Well, based on the link you’ve posted, you could use the functional API and change the weight tensor manually.
However, if you increase the size of your weight, what new values should be there?
Should it be initialized randomly, while the rest of the weight tensor was already learned?
If so, here is a small example:
self.weight = nn.Parameter(torch.randn(10, 2))
def forward(self, x):
x = F.linear(x, self.weight)
model = MyModel()
x = torch.randn(1, 2)
output = model(x)
# Add another input feature
model.weight = nn.Parameter(torch.cat((model.weight, torch.randn(10, 1)), 1))
x = torch.randn(1, 3)
output = model(x)
That might be causing some trouble, as your optimizer won’t be able to update the parameter.

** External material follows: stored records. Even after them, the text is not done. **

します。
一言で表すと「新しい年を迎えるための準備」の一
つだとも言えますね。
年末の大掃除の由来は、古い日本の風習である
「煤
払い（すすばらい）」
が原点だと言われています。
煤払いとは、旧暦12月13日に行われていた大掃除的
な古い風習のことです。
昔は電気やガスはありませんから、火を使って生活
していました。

I’ve missed it in the other post, but after updating your weight parameter, you should also re-create the optimizer with the new parameter.
You could probably try to create a new optimizer after each forward call, but that would restrict you to using optimizers without running estimates.

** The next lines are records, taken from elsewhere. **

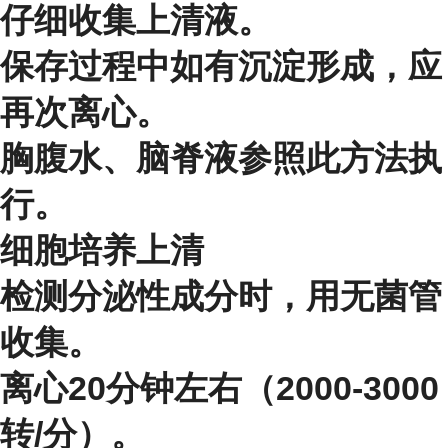
仔细收集上清液。
保存过程中如有沉淀形成，应
再次离心。
胸腹水、脑脊液参照此方法执
行。
细胞培养上清
检测分泌性成分时，用无菌管
收集。
离心20分钟左右（2000-3000
转/分）。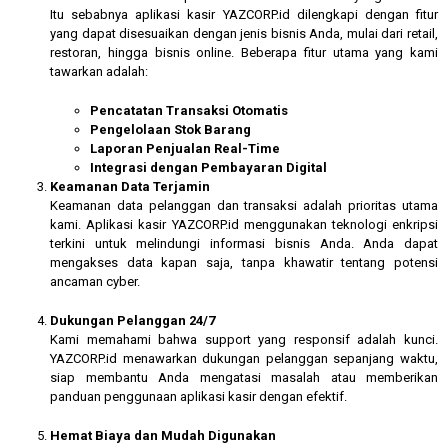
Itu sebabnya aplikasi kasir YAZCORP.id dilengkapi dengan fitur
yang dapat disesuaikan dengan jenis bisnis Anda, mulai dari retail,
restoran, hingga bisnis online. Beberapa fitur utama yang kami
tawarkan adalah:
Pencatatan Transaksi Otomatis
Pengelolaan Stok Barang
Laporan Penjualan Real-Time
Integrasi dengan Pembayaran Digital
Keamanan Data Terjamin
Keamanan data pelanggan dan transaksi adalah prioritas utama
kami. Aplikasi kasir YAZCORP.id menggunakan teknologi enkripsi
terkini untuk melindungi informasi bisnis Anda. Anda dapat
mengakses data kapan saja, tanpa khawatir tentang potensi
ancaman cyber.
Dukungan Pelanggan 24/7
Kami memahami bahwa support yang responsif adalah kunci.
YAZCORP.id menawarkan dukungan pelanggan sepanjang waktu,
siap membantu Anda mengatasi masalah atau memberikan
panduan penggunaan aplikasi kasir dengan efektif.
Hemat Biaya dan Mudah Digunakan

There could be a way, but it would be very hacky, since you would have to work a lot in the internals of the optimizer implementation.
I’ve created a small Gist to show, how it would be done, but again I would like to point out that this code should better be not used in any form.
Besides the hacking into internals (which might break at any time), I’m not sure, if using old internal states for the parameter would give any advantages methodically.
I tried using the same approach that you mentioned for dynamically changing weight matrix.
But I am getting error as
RuntimeError: size mismatch, m1: [771 x 20], m2: [3 x 20] at /opt/conda/conda-bld/pytorch-cpu_1532576596369/work/aten/src/TH/generic/THTensorMath.cpp:2070
In the code I have to actually add atleast 12 hidden neurons dynamically but initially I tried using only one neuron. (trying cascade architecture with RPROP)
def init(self, n_input, n_hidden, n_output):
self.sigmoid = torch.nn.Sigmoid()
self.relu = torch.nn.ReLU()
self.weight1 = nn.Parameter(torch.randn(n_input, 3)) # for all hidden layers
self.weight2 = nn.Parameter(torch.randn(2, 2)) # for output layer
input as x is of shape 771 x 20 and weight1 matrix is of size 20 x 3 which should actually get easily multiplied but I observed that in linear function instead of directly using the passed weight1 matrix it is using weight.t1() (transpose of the matrix) not sure why?